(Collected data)
++++++++

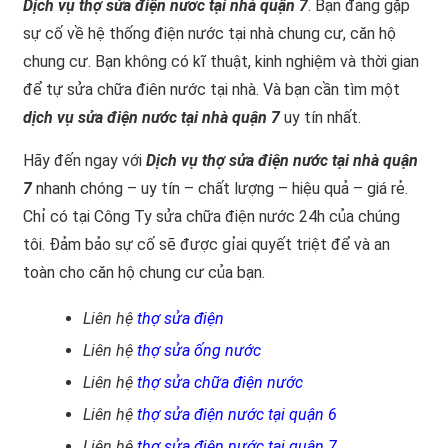
Dịch vụ thợ sửa điện nươc tại nhà quận 7
. Bạn đang gặp
sự cố về hệ thống điện nước tại nhà chung cư, căn hộ
chung cư. Bạn không có kĩ thuật, kinh nghiệm và thời gian
để tự sửa chữa điên nước tại nhà. Và bạn cần tìm một
dịch vụ sửa điện nước tại nhà quận 7
uy tín nhất.
Hãy đến ngay với
Dịch vụ thợ sửa điện nước tại nhà quận
7
nhanh chóng – uy tín – chất lượng – hiệu quả – giá rẻ.
Chỉ có tại Công Ty sửa chữa điện nước 24h của chúng
tôi. Đảm bảo sự cố sẽ được gỉai quyết triệt để và an
toàn cho căn hộ chung cư của bạn.
Liên hệ
thợ sửa điện
Liên hệ
thợ sửa ống nước
Liên hệ
thợ sửa chữa điện nước
Liên hệ
thợ sửa điện nước tại quận 6
Liên hệ
thợ sửa điện nước tại quận 7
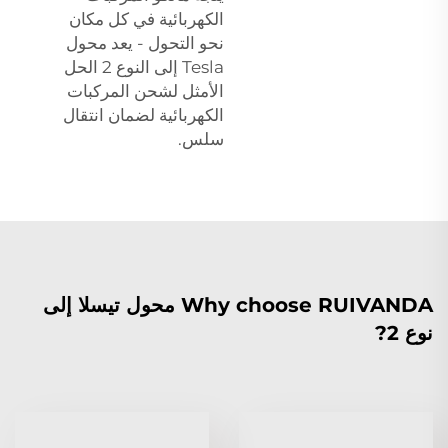
الكهربائية في كل مكان
نحو التحول - يعد محول
Tesla إلى النوع 2 الحل
الأمثل لشحن المركبات
الكهربائية لضمان انتقال
سلس.
Why choose RUIVANDA محول تيسلا إلى
نوع 2?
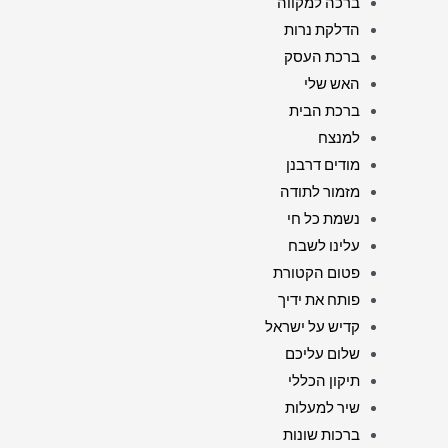
ברכה למקווה
הדלקת נרות
ברכת העסק
האש שלי
ברכת הבית
למנצח
מודים דרבנן
מזמור לתודה
נשמת כל חי
עלינו לשבח
פטום הקטורת
פותח את ידיך
קדיש על ישראל
שלום עליכם
תיקון הכללי
שיר למעלות
ברכות שונות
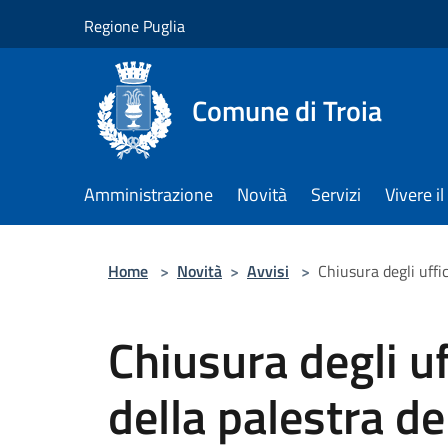
Salta al contenuto principale
Regione Puglia
Comune di Troia
Amministrazione
Novità
Servizi
Vivere 
Home
>
Novità
>
Avvisi
>
Chiusura degli uffi
Chiusura degli uf
della palestra de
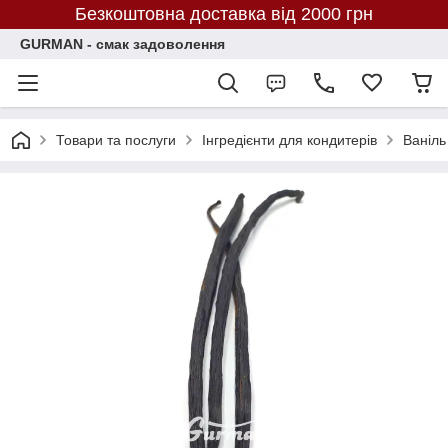
Безкоштовна доставка від 2000 грн
GURMAN - смак задоволення
Товари та послуги
Інгредієнти для кондитерів
Ваніль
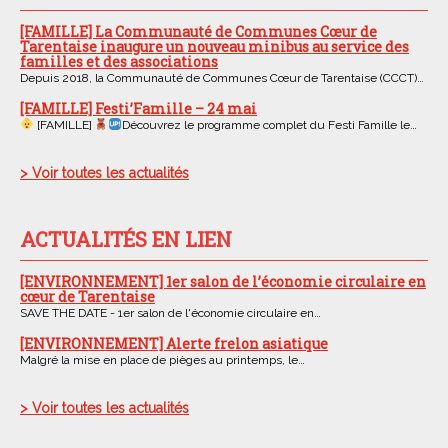
[FAMILLE] La Communauté de Communes Cœur de
Tarentaise inaugure un nouveau minibus au service des
familles et des associations
Depuis 2018, la Communauté de Communes Cœur de Tarentaise (CCCT)…
[FAMILLE] Festi’Famille – 24 mai
[FAMILLE]
Découvrez le programme complet du Festi Famille le…
> Voir toutes les actualités
ACTUALITÉS EN LIEN
[ENVIRONNEMENT] 1er salon de l’économie circulaire en
cœur de Tarentaise
SAVE THE DATE - 1er salon de l'économie circulaire en…
[ENVIRONNEMENT] Alerte frelon asiatique
Malgré la mise en place de pièges au printemps, le…
> Voir toutes les actualités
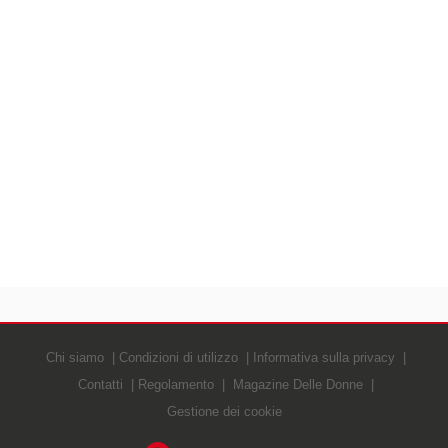
Chi siamo
Condizioni di utilizzo
Informativa sulla privacy
Contatti
Regolamento
Magazine Delle Donne
Gestione dei cookie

++++++++

(TASK BRIEF): Where in the records does the string "chữa" appear? Copy every line that has it.

(YOUR RESPONSE):
để tự sửa chữa điên nước tại nhà. Và bạn cần tìm một
Chỉ có tại Công Ty sửa chữa điện nước 24h của chúng
thợ sửa chữa điện nước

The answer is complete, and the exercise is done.